(記入@090201未明)
アイヌ復興は社会変える
アイヌモレウ(アイヌ紋様)の刺しゅう作家、小川早苗さんを札幌市内の自宅ギャラリーに訪ねました。自然の守り神への畏敬(いけい)を込めた作品に、深く魅せられました。
○…ピリカスウォプ(美しい宝物を入れる箱)と名づけられたギャラリーには、樹皮、サケの魚皮、ヒグマの毛皮などでつくった衣服が多数飾られています。小川さんが苦労して再現しました。北国の厳しい自然と調和したアイヌの長い歴史で、山、川、海からの恵みを生活の糧としてきた伝統文化の復活です。
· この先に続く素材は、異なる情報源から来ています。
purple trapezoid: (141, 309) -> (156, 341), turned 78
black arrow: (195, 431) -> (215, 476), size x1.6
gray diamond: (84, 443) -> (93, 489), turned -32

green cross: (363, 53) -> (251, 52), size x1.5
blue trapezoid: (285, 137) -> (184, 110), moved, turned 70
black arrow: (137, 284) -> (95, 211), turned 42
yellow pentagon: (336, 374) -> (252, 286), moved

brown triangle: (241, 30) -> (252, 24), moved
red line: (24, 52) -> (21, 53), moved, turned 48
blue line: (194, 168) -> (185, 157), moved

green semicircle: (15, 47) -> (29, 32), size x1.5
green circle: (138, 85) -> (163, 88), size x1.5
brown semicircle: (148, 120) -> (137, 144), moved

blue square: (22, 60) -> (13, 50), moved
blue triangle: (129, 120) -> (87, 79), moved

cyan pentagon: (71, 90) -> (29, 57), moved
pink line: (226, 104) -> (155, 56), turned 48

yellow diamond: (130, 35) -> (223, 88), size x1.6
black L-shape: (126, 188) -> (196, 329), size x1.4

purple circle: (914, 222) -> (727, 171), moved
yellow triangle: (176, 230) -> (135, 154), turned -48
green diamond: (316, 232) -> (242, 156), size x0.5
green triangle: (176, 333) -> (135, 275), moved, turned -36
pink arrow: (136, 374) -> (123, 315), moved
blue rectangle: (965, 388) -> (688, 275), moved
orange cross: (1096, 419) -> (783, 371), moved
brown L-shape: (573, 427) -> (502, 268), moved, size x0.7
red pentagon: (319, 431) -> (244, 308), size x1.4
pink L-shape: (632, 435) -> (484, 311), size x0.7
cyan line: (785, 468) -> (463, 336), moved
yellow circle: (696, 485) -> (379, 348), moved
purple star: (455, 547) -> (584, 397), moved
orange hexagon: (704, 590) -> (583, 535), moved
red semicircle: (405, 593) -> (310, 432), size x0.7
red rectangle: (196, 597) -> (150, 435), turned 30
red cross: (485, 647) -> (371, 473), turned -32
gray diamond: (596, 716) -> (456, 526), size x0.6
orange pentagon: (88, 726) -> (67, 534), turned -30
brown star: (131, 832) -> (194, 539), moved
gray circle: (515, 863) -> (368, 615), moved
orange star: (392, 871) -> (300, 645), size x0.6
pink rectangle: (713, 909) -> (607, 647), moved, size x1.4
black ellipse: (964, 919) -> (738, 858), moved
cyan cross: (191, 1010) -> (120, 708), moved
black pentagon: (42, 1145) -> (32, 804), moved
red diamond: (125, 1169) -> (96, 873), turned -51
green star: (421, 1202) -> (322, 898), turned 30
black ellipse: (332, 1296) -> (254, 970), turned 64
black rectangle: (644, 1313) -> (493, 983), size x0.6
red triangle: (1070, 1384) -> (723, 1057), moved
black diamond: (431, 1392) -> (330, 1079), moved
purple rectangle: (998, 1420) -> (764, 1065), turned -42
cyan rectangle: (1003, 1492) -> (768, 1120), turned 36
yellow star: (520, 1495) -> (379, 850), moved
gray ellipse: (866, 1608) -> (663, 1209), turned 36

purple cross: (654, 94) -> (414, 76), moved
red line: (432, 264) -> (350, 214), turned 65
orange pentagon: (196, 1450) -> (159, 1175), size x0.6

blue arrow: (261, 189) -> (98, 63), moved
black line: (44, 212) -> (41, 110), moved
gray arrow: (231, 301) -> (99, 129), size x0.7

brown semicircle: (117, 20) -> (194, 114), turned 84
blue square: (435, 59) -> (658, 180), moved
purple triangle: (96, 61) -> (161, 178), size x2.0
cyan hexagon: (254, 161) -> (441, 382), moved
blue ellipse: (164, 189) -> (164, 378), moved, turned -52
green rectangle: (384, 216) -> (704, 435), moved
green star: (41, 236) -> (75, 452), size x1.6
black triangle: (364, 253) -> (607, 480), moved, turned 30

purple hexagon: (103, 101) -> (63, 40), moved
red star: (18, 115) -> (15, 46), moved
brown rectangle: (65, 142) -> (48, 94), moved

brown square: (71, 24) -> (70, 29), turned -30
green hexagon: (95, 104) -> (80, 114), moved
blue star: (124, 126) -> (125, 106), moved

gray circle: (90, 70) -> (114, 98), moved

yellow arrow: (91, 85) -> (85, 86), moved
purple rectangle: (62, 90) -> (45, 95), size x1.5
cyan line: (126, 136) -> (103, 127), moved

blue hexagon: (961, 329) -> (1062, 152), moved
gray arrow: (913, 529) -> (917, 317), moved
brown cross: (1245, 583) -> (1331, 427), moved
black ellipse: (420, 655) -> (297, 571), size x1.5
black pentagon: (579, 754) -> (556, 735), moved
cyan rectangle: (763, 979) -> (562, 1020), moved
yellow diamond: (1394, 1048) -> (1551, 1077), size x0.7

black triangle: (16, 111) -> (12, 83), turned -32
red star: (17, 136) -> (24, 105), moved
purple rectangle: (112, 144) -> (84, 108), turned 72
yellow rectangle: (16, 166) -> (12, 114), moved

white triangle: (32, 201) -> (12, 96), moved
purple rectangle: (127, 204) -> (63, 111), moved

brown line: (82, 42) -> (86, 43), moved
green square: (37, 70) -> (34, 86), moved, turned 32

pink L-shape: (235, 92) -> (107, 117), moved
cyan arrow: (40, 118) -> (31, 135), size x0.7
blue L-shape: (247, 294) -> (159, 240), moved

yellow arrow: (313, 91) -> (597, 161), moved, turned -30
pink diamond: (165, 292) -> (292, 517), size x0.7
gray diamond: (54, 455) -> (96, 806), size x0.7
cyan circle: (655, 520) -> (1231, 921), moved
○…アットゥシというオヒョウニレの樹皮を材料にした着物をつくるためには、まず木を育て、糸を手作りするところからはじめなければなりません。国有林などがアイヌに開放され、昔のようにそこから素材を得ることができれば、糸作り、布織りの仕事が産業として成り立ち、アイヌの伝統的衣服がより身近なものになるでしょう。アイヌの伝統食や集落の復活を果たせば、自然環境を守り、北海道のかけがえのない観光資源も生み出すこともできます。アイヌが経済的に復興し、その存在への認識が高まれば「差別も自然になくなるはず」と、小川さんは考えるのです。
○…今年はアイヌにとって特別な年になる可能性があります。初めて「先住民族」と認めた昨年の国会決議に続き、政府は夏をめどに総合的なアイヌ政策をまとめます。